- _DIRECTIONS FOR THIS TASK_:
Search the data below, and report every line in which "сайта" occurs.
------------------------------------
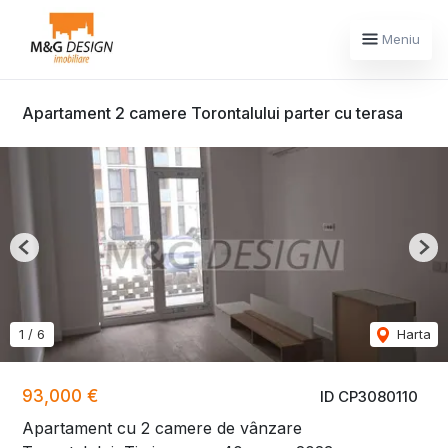
Meniu
Apartament 2 camere Torontalului parter cu terasa
Previous
Nex
1
/
6
Harta
93,000 €
ID CP3080110
Apartament cu 2 camere de vânzare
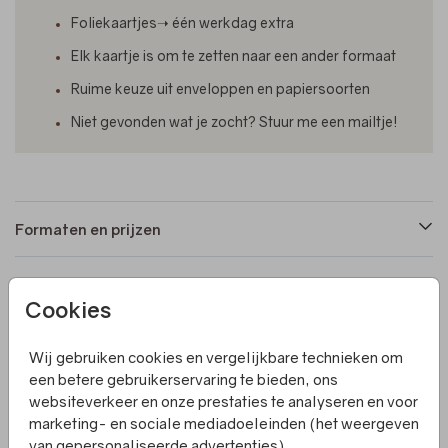
Foliekaartjes➝ één werkdag extra
Elk kaartje is om te zetten naar een ander formaat
Ruime keuze uit enveloppen en papiersoorten
Niet gevonden wat je zocht? Stuur me een mailtje!
Formaten en prijzen
Productinformatie
Cookies
Wij gebruiken cookies en vergelijkbare technieken om
Omschrijving
een betere gebruikerservaring te bieden, ons
Een langwerpig liggend geboortekaartje met rosefolie
websiteverkeer en onze prestaties te analyseren en voor
voor tweelingmeisjes. Maak dit kaartje nog mooier door
marketing- en sociale mediadoeleinden (het weergeven
op de voorkant een losse foto toe te voegen en deze vast
van gepersonaliseerde advertenties).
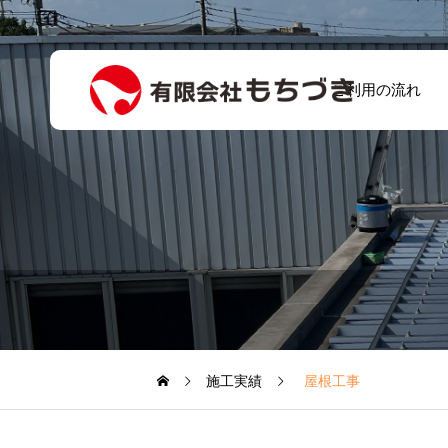
ご利用の流れ
雨漏りしていた外
壁の下地補強・板
お客様の声5
金修理（A様邸）
｜10万 伊勢崎市
連取町
施工実績
屋根工事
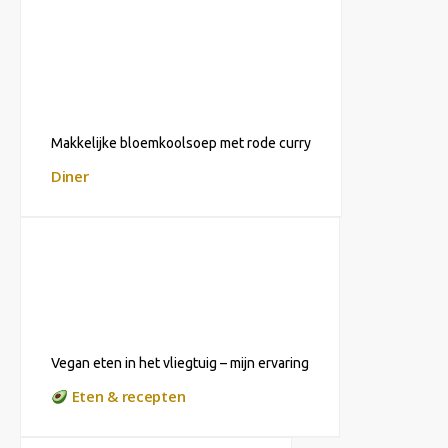
Makkelijke bloemkoolsoep met rode curry
Diner
Vegan eten in het vliegtuig – mijn ervaring
Eten & recepten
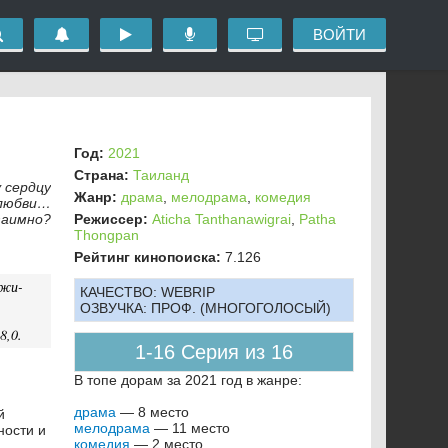
ВОЙТИ
Год:
2021
Страна:
Таиланд
 сердцу
Жанр:
драма
,
мелодрама
,
комедия
 любви…
заимно?
Режиссер:
Aticha Tanthanawigrai
,
Patha
Thongpan
Рейтинг кинопоиска:
7.126
Джи-
КАЧЕСТВО:
WEBRIP
ОЗВУЧКА:
ПРОФ. (МНОГОГОЛОСЫЙ)
8,0.
1-16 Серия из 16
В топе дорам за 2021 год в жанре:
драма
— 8 место
й
мелодрама
— 11 место
ности и
комедия
— 2 место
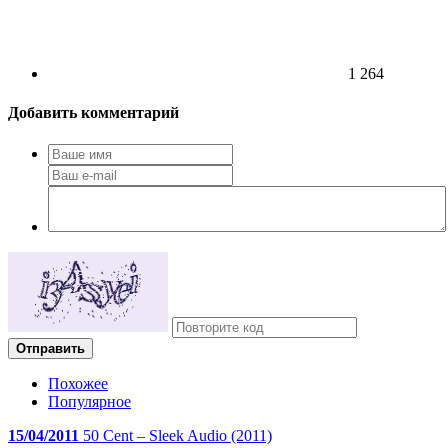
1 264
Добавить комментарий
Отправить
Похожее
Популярное
15/04/2011
50 Cent – Sleek Audio (2011)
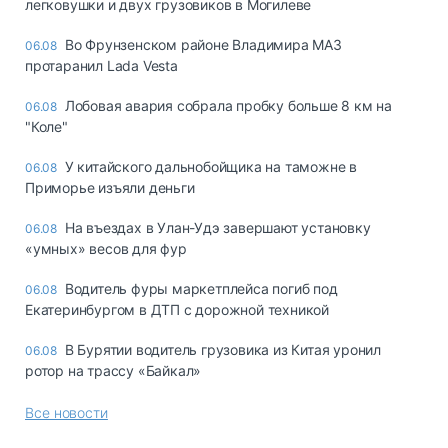
легковушки и двух грузовиков в Могилеве
Во Фрунзенском районе Владимира МАЗ
06.08
протаранил Lada Vesta
Лобовая авария собрала пробку больше 8 км на
06.08
"Коле"
У китайского дальнобойщика на таможне в
06.08
Приморье изъяли деньги
Ha въeздax в Улaн-Удэ зaвepшaют ycтaнoвкy
06.08
«yмныx» вecoв для фyp
Водитель фуры маркетплейса погиб под
06.08
Екатеринбургом в ДТП с дорожной техникой
В Бурятии водитель грузовика из Китая уронил
06.08
ротор на трассу «Байкал»
Все новости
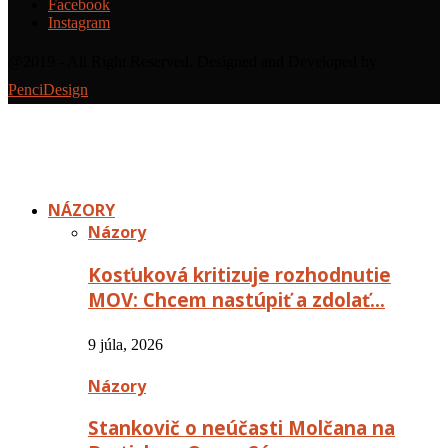
Facebook
Instagram
@2019 - All Right Reserved. Designed and Developed by
PenciDesign
NÁZORY
Názory
Kosťuková kritizuje rozhodnutie
MOV: Chcem nastúpiť a zdolať…
9 júla, 2026
Názory
Stankovič o neúčasti Molčana na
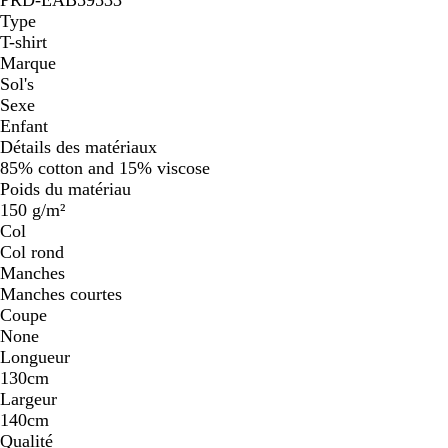
Type
T-shirt
Marque
Sol's
Sexe
Enfant
Détails des matériaux
85% cotton and 15% viscose
Poids du matériau
150 g/m²
Col
Col rond
Manches
Manches courtes
Coupe
None
Longueur
130cm
Largeur
140cm
Qualité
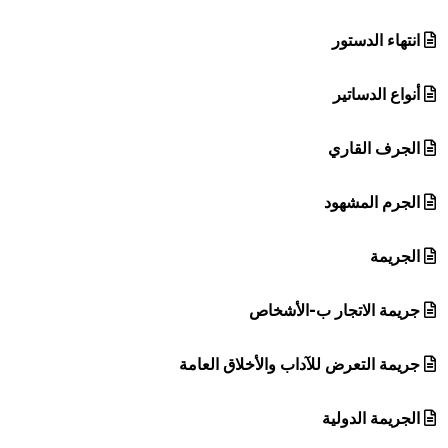
انتهاء الدستور
أنواع الدساتير
الجرف القاري
الجرم المشهود
الجريمة
جريمة الاتجار ب-الأشخاص
جريمة التعرض للآداب والأخلاق العامة
الجريمة الدولية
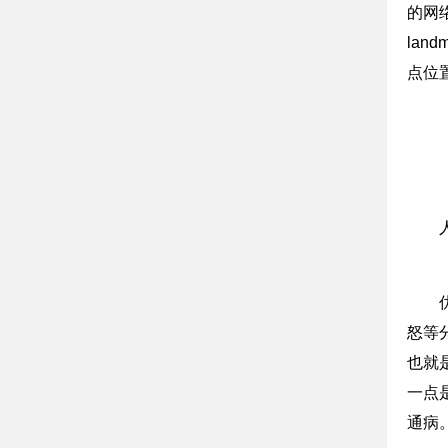
的网
lan
点位
怒等
也就
一点
通病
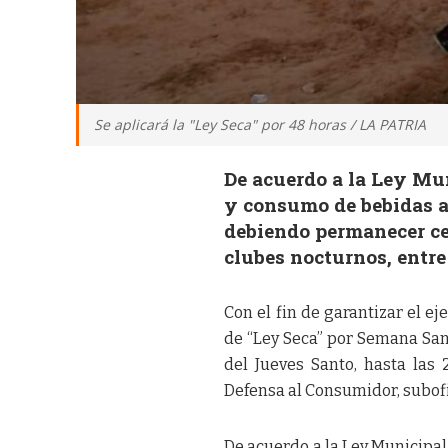
Se aplicará la "Ley Seca" por 48 horas / LA PATRIA
De acuerdo a la Ley Mu
y consumo de bebidas a
debiendo permanecer cer
clubes nocturnos, entre
Con el fin de garantizar el eje
de “Ley Seca” por Semana Sant
del Jueves Santo, hasta las 
Defensa al Consumidor, subofi
De acuerdo a la Ley Municipa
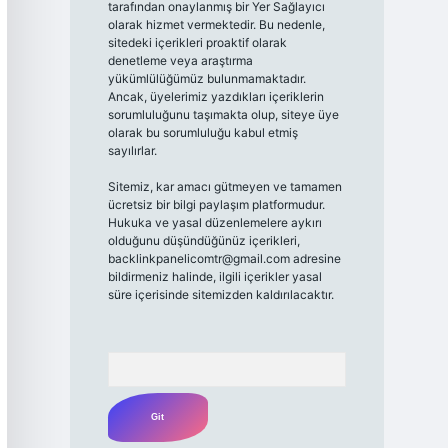
tarafından onaylanmış bir Yer Sağlayıcı
olarak hizmet vermektedir. Bu nedenle,
sitedeki içerikleri proaktif olarak
denetleme veya araştırma
yükümlülüğümüz bulunmamaktadır.
Ancak, üyelerimiz yazdıkları içeriklerin
sorumluluğunu taşımakta olup, siteye üye
olarak bu sorumluluğu kabul etmiş
sayılırlar.
Sitemiz, kar amacı gütmeyen ve tamamen
ücretsiz bir bilgi paylaşım platformudur.
Hukuka ve yasal düzenlemelere aykırı
olduğunu düşündüğünüz içerikleri,
backlinkpanelicomtr@gmail.com
adresine
bildirmeniz halinde, ilgili içerikler yasal
süre içerisinde sitemizden kaldırılacaktır.
Arama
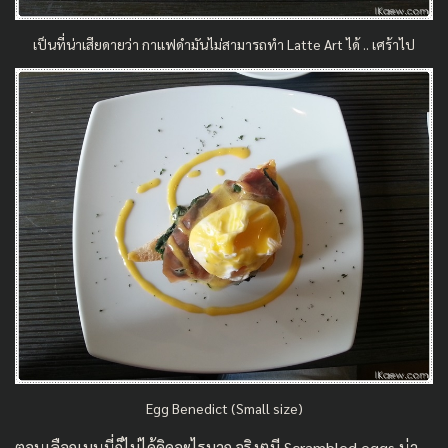
เป็นที่น่าเสียดายว่า กาแฟดำมันไม่สามารถทำ Latte Art ได้ .. เศร้าไป
Egg Benedict (Small size)
ตอนเลือกเมนูนี่ก็ไม่ได้คิดอะไรมาก จริงๆมี Scrambled eggs น่า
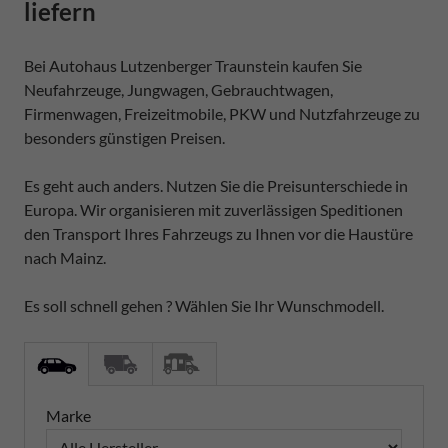
liefern
Bei Autohaus Lutzenberger Traunstein kaufen Sie
Neufahrzeuge, Jungwagen, Gebrauchtwagen,
Firmenwagen, Freizeitmobile, PKW und Nutzfahrzeuge zu
besonders günstigen Preisen.
Es geht auch anders. Nutzen Sie die Preisunterschiede in
Europa. Wir organisieren mit zuverlässigen Speditionen
den Transport Ihres Fahrzeugs zu Ihnen vor die Haustüre
nach Mainz.
Es soll schnell gehen ? Wählen Sie Ihr Wunschmodell.
Marke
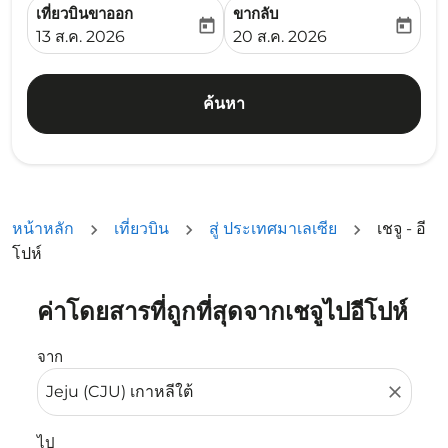
เที่ยวบินขาออก
ขากลับ
today
today
fc-booking-departure-date-aria-label
fc-booking-return-date-ari
13 ส.ค. 2026
20 ส.ค. 2026
ค้นหา
หน้าหลัก
เที่ยวบิน
สู่ ประเทศมาเลเซีย
เชจู - อี
โปห์
ค่าโดยสารที่ถูกที่สุดจากเชจูไปอีโปห์
ลองอัปเดตเส้นทางของคุณ (ต้นทางและ/หรือปลายทาง) หรือเลื
จาก
close
ไป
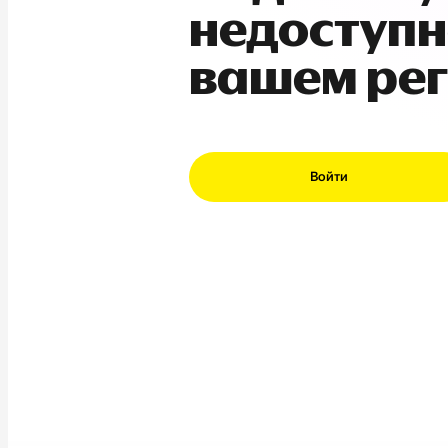
недоступн
вашем ре
Войти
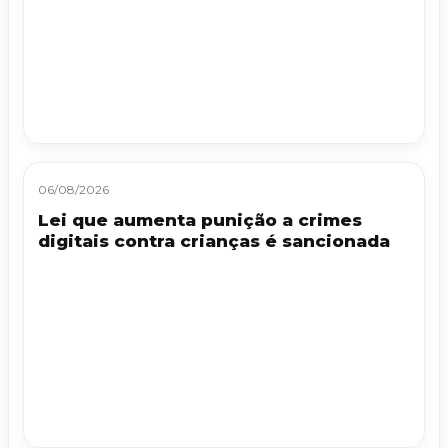
06/08/2026
Lei que aumenta punição a crimes
digitais contra crianças é sancionada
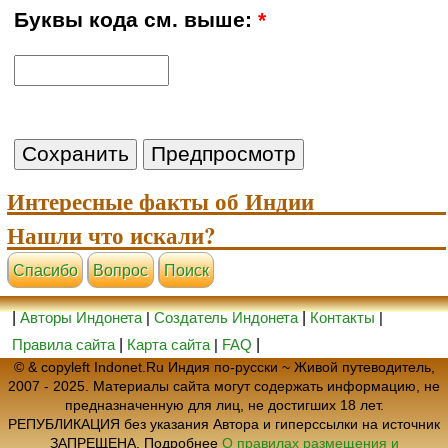
Буквы кода см. выше:
*
Интересные факты об Индии
Нашли что искали?
Cпасибо
Вопрос
Поиск
|
Авторы Индонета
|
Создатель Индонета
|
Контакты
|
Правила сайта
|
Карта сайта
|
FAQ
|
© & copyleft Indonet.Ru Индия по-русски ~ Живой путеводитель,
2007 - 2025. Материалы сайта могут содержать информацию, не
предназначенную для лиц, не достигших 18 лет.
РЕПУБЛИКАЦИЯ без указания Автора и гиперссылки на источник
ЗАПРЕЩЕНА. Подробнее
О правилах размещения и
------------------------------------
- _SOLUTION FOR THIS TASK_:
Правила сайта
Карта сайта
2007 - 2025. Материалы сайта могут содержать информацию, не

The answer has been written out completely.